Zuständigkeit für die abweichende Festsetzung des Gewerbesteuermessbetrags

Der sog. Sanierungserlass (BMF-Schreiben vom 27. März 2003, BStBl I 2003, 240) ist weder eine allgemeine Verwaltungsvorschrift der Bundesregierung noch eine allgemeine Verwaltungsvorschrift einer obersten Landesfinanzbehörde i.S. des § 184 Abs. 2 AO. Aus dem Sanierungserlass kann sich damit bei der Festsetzung des Gewerbesteuermessbetrags grundsätzlich keine Zuständigkeit des FA zur abweichenden Festsetzung aus sachlichen Billigkeitsgründen nach § 163 Satz 1 AO ergeben; zuständig dafür sind die Gemeinden.

BFH Urteil vom 25.4.2012, I R 24/11

Begründung:
Steuern können nach § 163 Satz 1 AO niedriger festgesetzt werden und einzelne Besteuerungsgrundlagen, die die Steuern erhöhen, bei der Festsetzung der Steuer unberücksichtigt bleiben, wenn die Erhebung der Steuer nach Lage des einzelnen Falls unbillig wäre.

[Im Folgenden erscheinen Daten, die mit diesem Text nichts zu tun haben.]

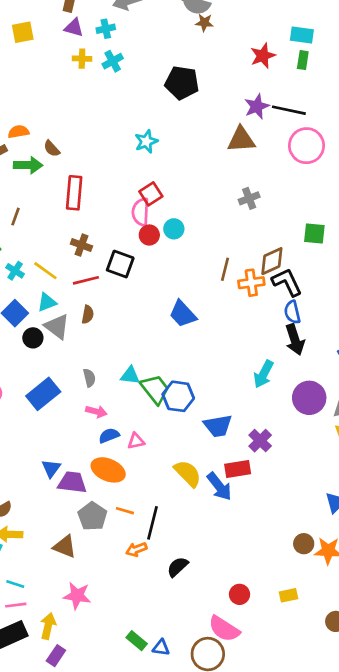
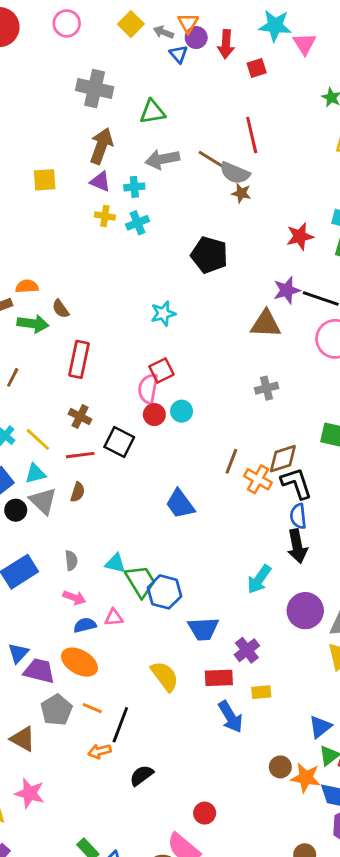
orange cross: (251, 283) -> (258, 479), turned 30
pink triangle: (136, 441) -> (114, 617), moved
blue arrow: (219, 486) -> (231, 717), moved
yellow rectangle: (288, 595) -> (261, 692), moved

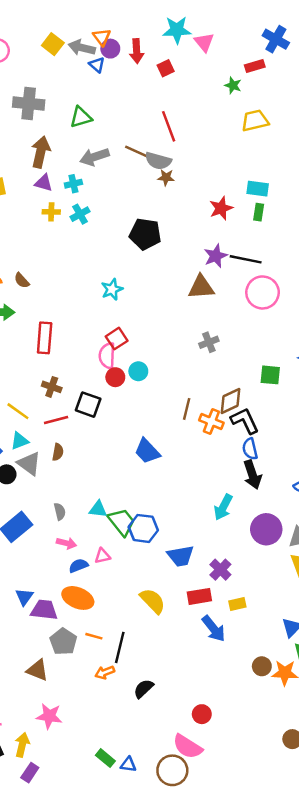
gray arrow: (163, 32) -> (82, 48), size x1.5
brown semicircle: (61, 309) -> (22, 280), moved

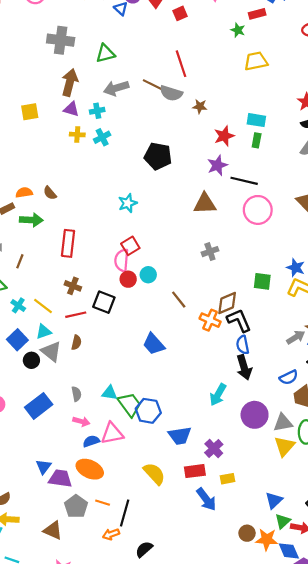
brown star: (166, 177) -> (200, 106), moved
purple star: (216, 256) -> (217, 165), moved
brown line: (187, 409) -> (179, 300), moved, turned -54
pink triangle: (102, 556) -> (112, 433), size x1.6

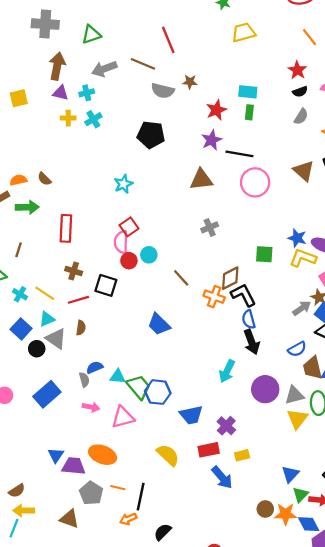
gray semicircle: (171, 93) -> (163, 91), moved
blue semicircle: (91, 441) -> (95, 367), moved

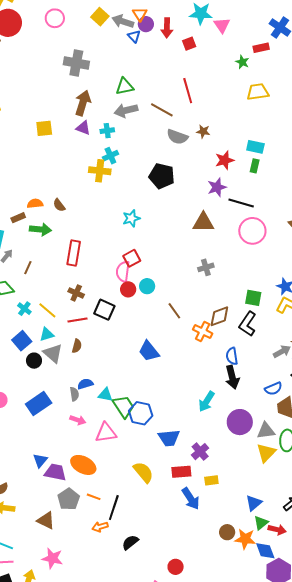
green triangle: (91, 35) -> (125, 86), moved
yellow cross: (68, 118) -> (100, 171), moved, size x1.5
black L-shape: (243, 295) -> (248, 324), moved, turned -125

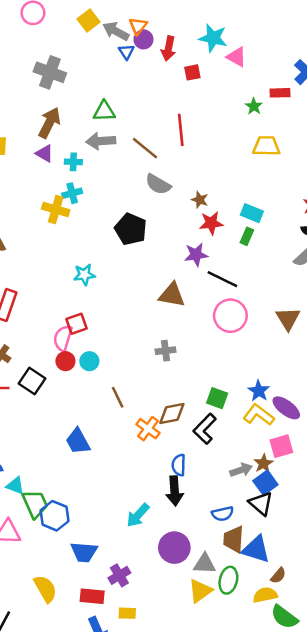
pink triangle: (222, 25) -> (237, 57), turned -36
brown star: (203, 131) -> (200, 200), moved

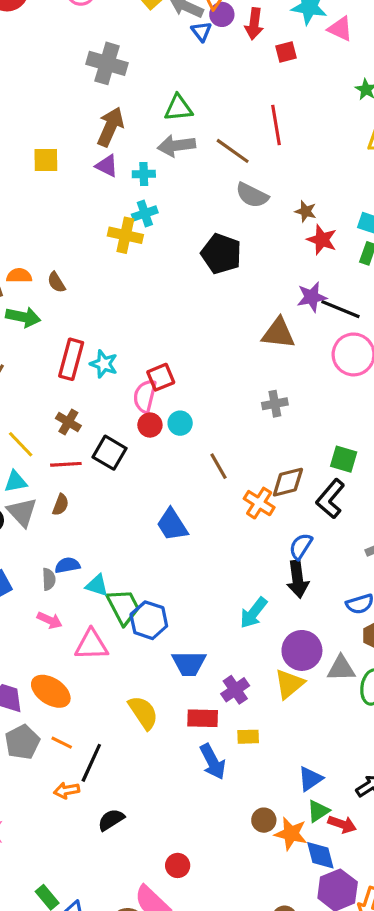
red star: (211, 223) -> (322, 240), turned 30
purple star: (196, 255) -> (312, 297), moved
cyan star: (84, 275) -> (104, 364), moved, turned 30
blue semicircle: (179, 465) -> (301, 546), turned 35
yellow triangle: (200, 591) -> (289, 684), moved

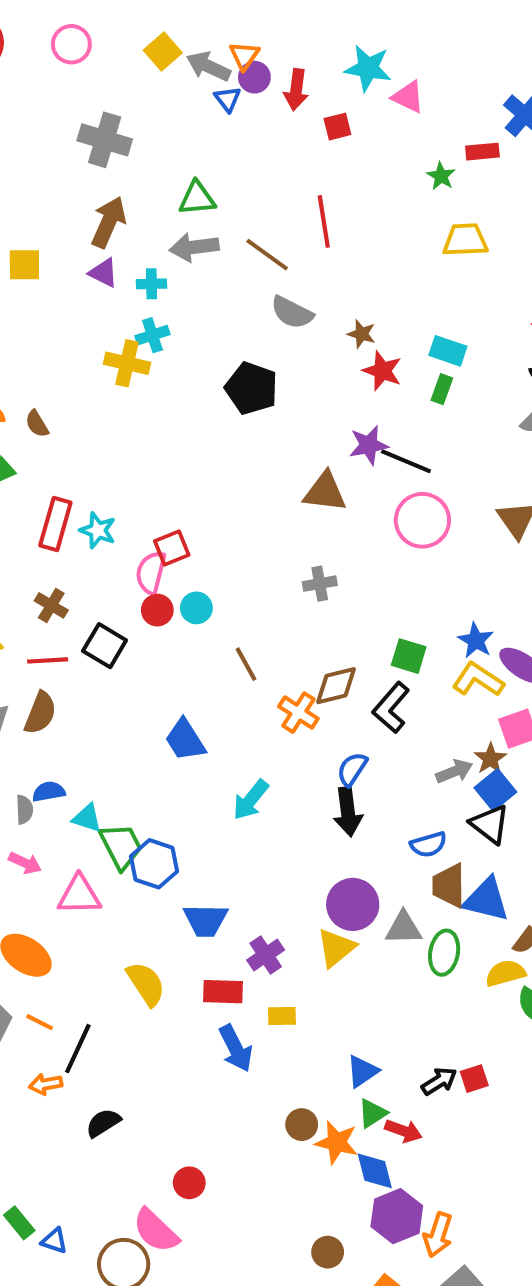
brown semicircle: (61, 505) -> (40, 713), size x1.5
cyan arrow: (253, 613) -> (251, 800), moved

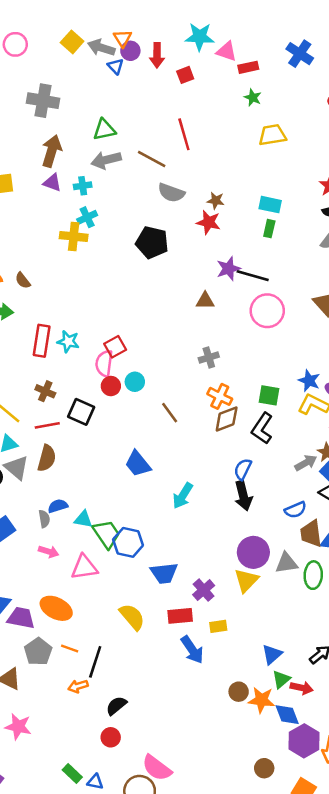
red rectangle: (482, 152) -> (248, 67), moved
red star: (382, 371) -> (209, 222), moved
brown triangle: (325, 492) -> (205, 301), size x0.7
orange cross: (298, 713) -> (220, 396), moved
red circle: (189, 1183) -> (111, 737), moved

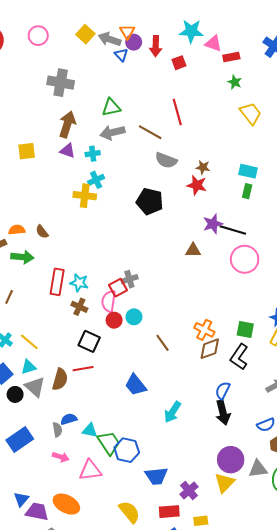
yellow trapezoid: (272, 135) -> (251, 113), turned 60
gray cross: (209, 357) -> (129, 279), moved
brown cross: (45, 391) -> (79, 307), moved
red line: (47, 425) -> (83, 369), moved

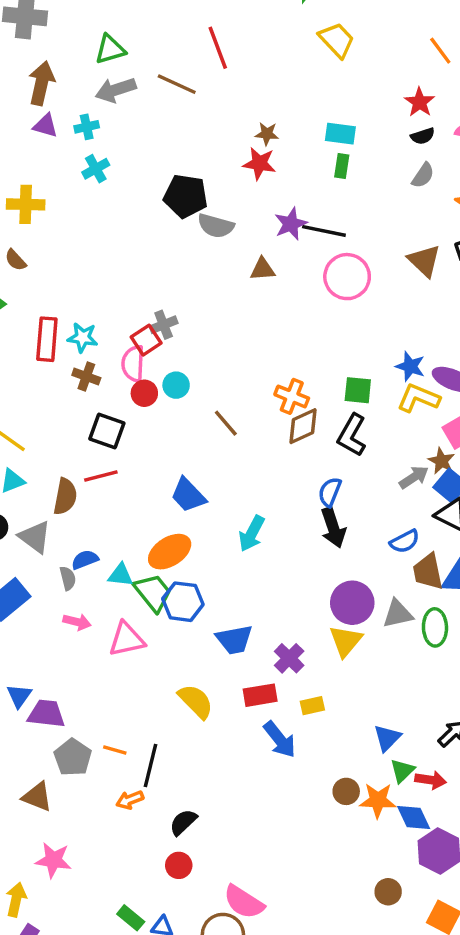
gray semicircle: (166, 160) -> (216, 226), moved
yellow cross: (85, 196) -> (26, 204), moved
gray triangle: (35, 387) -> (35, 537), moved
orange ellipse: (66, 504) -> (170, 552), moved, turned -55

Nach § 184 Abs. 2 Satz 1 AO schließt die Befugnis des Betriebsfinanzamtes (§ 22 Abs. 1 AO), Realsteuermessbeträge festzusetzen, auch die Befugnis zu Billigkeitsmaßnahmen i.S. von § 163 Satz 1 AO ein, soweit für solche Maßnahmen in einer allgemeinen Verwaltungsvorschrift der Bundesregierung oder einer obersten Landesfinanzbehörde Richtlinien aufgestellt worden sind. Diese Voraussetzungen des § 184 Abs. 2 Satz 1 AO liegen im Streitfall nicht vor.

Der Sanierungserlass ist weder eine allgemeine Verwaltungsvorschrift der Bundesregierung noch eine allgemeine Verwaltungsvorschrift einer obersten Landesfinanzbehörde i.S. des § 184 Abs. 2 AO. Aus dem Sanierungserlass kann sich damit grundsätzlich keine Zuständigkeit des FA zur abweichenden Festsetzung aus sachlichen Billigkeitsgründen nach § 163 AO ergeben.